Symposia
Technology/Digital Health
Torrey Creed, Ph.D. (she/her/hers)
Associate Professor
University of Pennsylvania
Philadelphia, PA, United States
Roisin Slevin, BS
Research Project Manager
Lyssn.io
Seattle, WA, United States
Amber Calloway, Ph.D. (she/her/hers)
Assistant Professor
University of Pennsylvania
Philadelphia, PA, United States
Brian Pace, PhD (he/him/his)
Director of Clinical AI
Lyssn.io
Seattle, WA, United States
Jordan Pruett, PhD
Data Scientist
Lyssn.io
Seattle, WA, United States
Zac Imel, Ph.D.
Chief Science Officer
Lyssn.io
Salt Lake City, UT, United States
David Atkins, PhD (he/him/his)
CEO
Lyssn.io
Seattle, WA, United States
Research has demonstrated the efficacy and cost-effectiveness of Cognitive Behavioral Therapy (CBT) for problems ranging from depression to psychosis to pain. Despite billions of dollars spent to disseminate CBT, community access remains limited. The effect of training on delivery of evidence-based practice wears off over time without ongoing performance-based feedback, and yet access to expert-led training and feedback are rare. This limitation may be most acutely true for providers in under resourced contexts. These clinicians serve clients with less access to social supports and higher rates of adverse social determinants of health and may have particularly limited access to training and performance feedback. Using technology instead of humans to train clinicians and provide feedback could promote scalability, sustainability, and more effective allocation of limited available resources.
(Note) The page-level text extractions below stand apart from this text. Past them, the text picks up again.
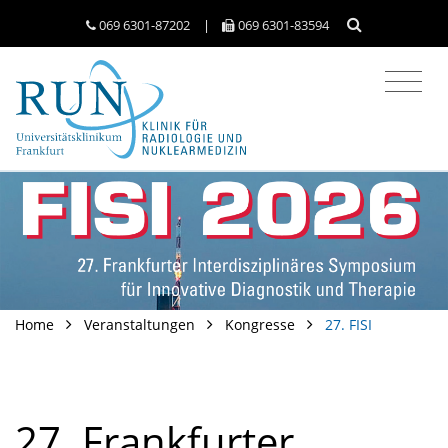
069 6301-​87202
|
069 6301-​83594
Home
Veranstaltungen
Kongresse
27. FISI
27. Frankfurter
In collaboration with subject matter experts, we developed a series of video didactics, sample dialogues, and other instruction material to create a virtual CBT training platform. At the end of each skill module, video vignettes of standardized patients present an example similar to a key therapy moment. The learner’s task is to verbally model the skill in the learning module in response to the video vignette. AI offers immediate feedback about whether the skill was on- or off-target along with tips for high-quality responses, and learners can retry until they have successfully learned the skill.
To create and train the AI models, 1509 unique learner responses were gathered in response to the skill modules. In the first round of coding to develop the initial models, responses were gathered to demonstrate presenting the cognitive model (n=336), as well as catching (n=303), checking (n=270), and changing a thought (n=262). All responses were coded by CBT experts, and a subset (n=144) were double coded (ICCs ranging from .49-.92). Iterative model improvements are underway and will be discussed.
Findings indicate that ML models can reliably identify skillful delivery of fundamental CBT skills, offering potential for scalable, efficient and accessible training in CBT and other evidence-based practices.